A lot of this depends on what exactly your application is doing with or expecting from the missing fields, but in general I would prefer b as it saves a bit of space (on disk and when in ram) in a document to omit a field as opposed to setting it to null. Some kind of helper function, like a getOrElse, should make dealing with missing values easy (or at least reduce it to the null case). The following small example in the shell shows off ways to query missing and null field values:
> db.test.drop()
> db.test.insert({ "a" : null })
> db.test.insert({ })
// find just missing field values
> db.test.find({ "a" : { "$exists" : false } })
{ "_id" : ObjectId("...") }
// find just not missing field values
> db.test.find({ "a" : { "$exists" : true } })
{ "_id" : ObjectId("..."), "a" : null }
// find missing or null field values - a bit tricky!

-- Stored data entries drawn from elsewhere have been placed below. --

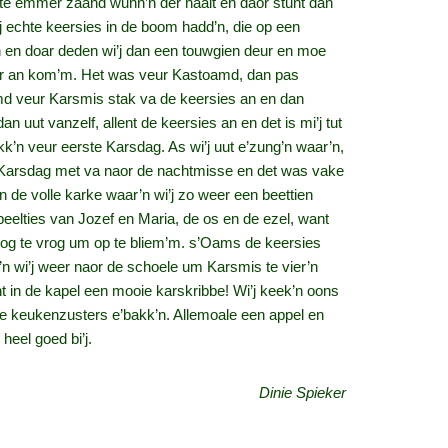
te emmer zaand wunn’n der haalt en daor stunt dan
j echte keersies in de boom hadd’n, die op een
 en doar deden wi’j dan een touwgien deur en moe
meer an kom’m. Het was veur Kastoamd, dan pas
md veur Karsmis stak va de keersies an en dan
 uut vanzelf, allent de keersies an en det is mi’j tut
k’n veur eerste Karsdag. As wi’j uut e’zung’n waar’n,
Karsdag met va naor de nachtmisse en det was vake
n de volle karke waar’n wi’j zo weer een beettien
beelties van Jozef en Maria, de os en de ezel, want
 nog te vrog um op te bliem’m. s’Oams de keersies
 wi’j weer naor de schoele um Karsmis te vier’n
t in de kapel een mooie karskribbe! Wi’j keek’n oons
de keukenzusters e’bakk’n. Allemoale een appel en
heel goed bi’j.
Dinie Spieker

> db.test.find({ "a" : null })
{ "_id" : ObjectId("..."), "a" : null }
{ "_id" : ObjectId("...") }
// find values that are not missing and not null - inefficient because of $ne
> db.test.find({ "a" : { "$ne" : null } })
// no results
If you are planning on using a
sparse index, make sure you read the docs carefully as, in MongoDB 2.6, a sparse index won't be chosen when it could return incomplete results. For example,
> db.test.find({ "a" : null })
would return 1 result if it used a sparse index on a because there would not be an index entry for the document missing an a field. MongoDB >= 2.6 will not use a sparse index on a unless the sparse index is explicitly hinted:
> db.test.ensureIndex({ "a" : 1 }, { "sparse" : true })
> db.test.count({ "a" : null }) // does not use index
2
> db.test.count({ "a" : null }).hint({ "a" : 1 }) // forced to use index
1
Hopefully this is helpful in guiding you on what to do with missing/null fields. Feel free to follow up with further questions.
-Will